そういう話ではない、ということはバレッタも分かっている。
「確かに、カズラさんは自分のことを神様じゃないって言ってる。でも、私たちにとっては、グレイシオール様そのものだよね?」
「うん」
コルツが頷く。
実際に一良が村を救ってくれたことは確かだし、貰った食べ物のおかげでこうして剛力を得ていることも言い伝えと同じだ。
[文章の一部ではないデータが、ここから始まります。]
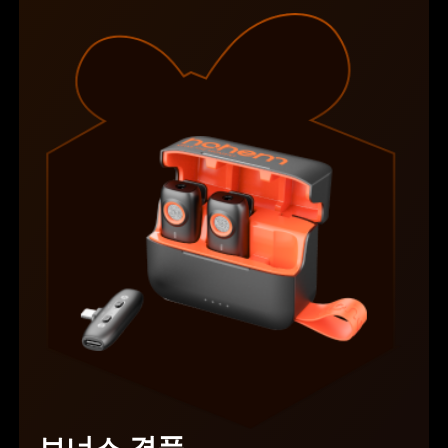
Hohem MIC-01
더보기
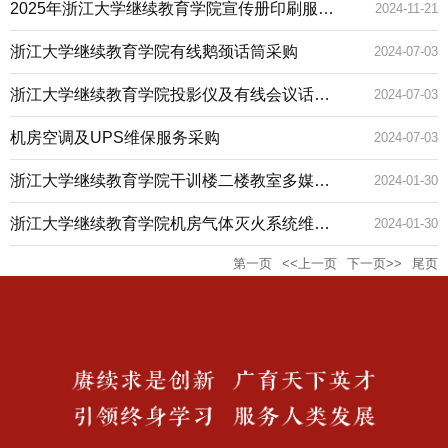
2025年浙江大学继续教育学院宣传册印刷服务
2024-11-21
采购
浙江大学继续教育学院有线鹅颈话筒采购
2024-07-03
浙江大学继续教育学院投影仪及有线会议话筒
2024-07-03
采购
机房空调及UPS维保服务采购
2024-07-03
浙江大学继续教育学院干训楼二楼教室多媒体
2024-01-30
采购公告
浙江大学继续教育学院机房气体灭火系统维保
2024-01-30
第一页
<<上一页
下一页>>
尾页
及检测服务采购公告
「カズラさんはね、私たちのために、ずっと尽くしてきてくれた。私たちを守るために、ずっとグレイシオール様として振る舞ってくれているの」
「……俺たちのために、カズラ様は嘘をついてるの?」
「うん。もし本当のことがバレたら、皆に恨まれるかもしれない。それが分かってても、私たちのためにグレイシオール様になりきっててくれてるの」
「……」
コルツが口を閉ざす。
真剣な表情で、必死に考えている様子だ。
バレッタはちらりと一良を見た。
「……コルツ君、バレッタさんの言うとおりなんだ」
一良が絞り出すような声でコルツに言う。
「皆を騙してることは、本当にすまないと思ってる。すごく卑怯な言い方になっちゃうけど、こうするしかなかったんだ」
「コルツ君。カズラさんにグレイシオール様だって嘘をつくように言ったのは私なの。あの時は、そうするしかなかったから」
「……うん」
コルツが頷き、一良を見る。
「じゃあ、カズラ様はどこの誰なの?」
「グリセア村の雑木林の先にある、別の世界に繋がってる扉から来たんだ。日本っていうところなんだけど」
一良が答えると、コルツは困惑した顔になった。
「日本っていう世界から、食べ物とか持ってきて俺たちを助けてくれたの?」
「うん。そうだよ」
「病気だった人がすぐに元気になったのも、俺たちが力持ちになったのも、カズラ様が持ってきた食べ物を食べたからだよね?」
「そうだね」
「なら、カズラ様、グレイシオール様じゃん。嘘ついてないじゃん」
「「え」」
一良とバレッタが驚いた顔になる。
「だって、言い伝えのままだもん。カズラ様、グレイシオール様じゃん」
「い、いや、俺は普通の人間だよ。別の世界から来たってだけで」
「別の世界から来て皆を助けてくれる人が、グレイシオール様なんでしょ? カズラ様、神様じゃん」
ぽかんとした表情になる一良。
バレッタはコルツの指摘に、「確かに」と思わず内心頷いてしまった。
考えかた一つで神様の定義はこうも簡単に変わるのかと、感心してしまう。
「こういう存在」、と言い伝えと合わさって明確に定義されているのは、こちらの世界ではグレイシオールくらいだろう。
コルツの言い分に、何一つ間違いはない。
「よかった……カズラ様、嘘つきじゃなかったんだ」
「う、うーん……んん?」
ほっとしているコルツと、唸る一良。
バレッタも予想外の展開ながら、2人の間にしこりができずにほっとした顔をしている。
「う……バレッタ姉ちゃん、腕が痛い。ズキズキする」
コルツが顔をしかめ、無くなった左腕を見た。
「あ、ちょっと待ってね。今、お薬をあげるから」
バレッタがポケットからカモミールの精油瓶を取り出し、ハンカチに数滴垂らす。
コルツにそれを数秒嗅がせると痛みが治まったようで、穏やかな顔になった。
ラベンダーの精油とは違い、こちらは意識が朦朧とはしない様子だ。
「今日はもう休んだほうがいいよ。ここの客室が使えるから」
「うん」
こうして話は終わり、一良とバレッタはコルツを両親と一緒に客室へと送ったのだった。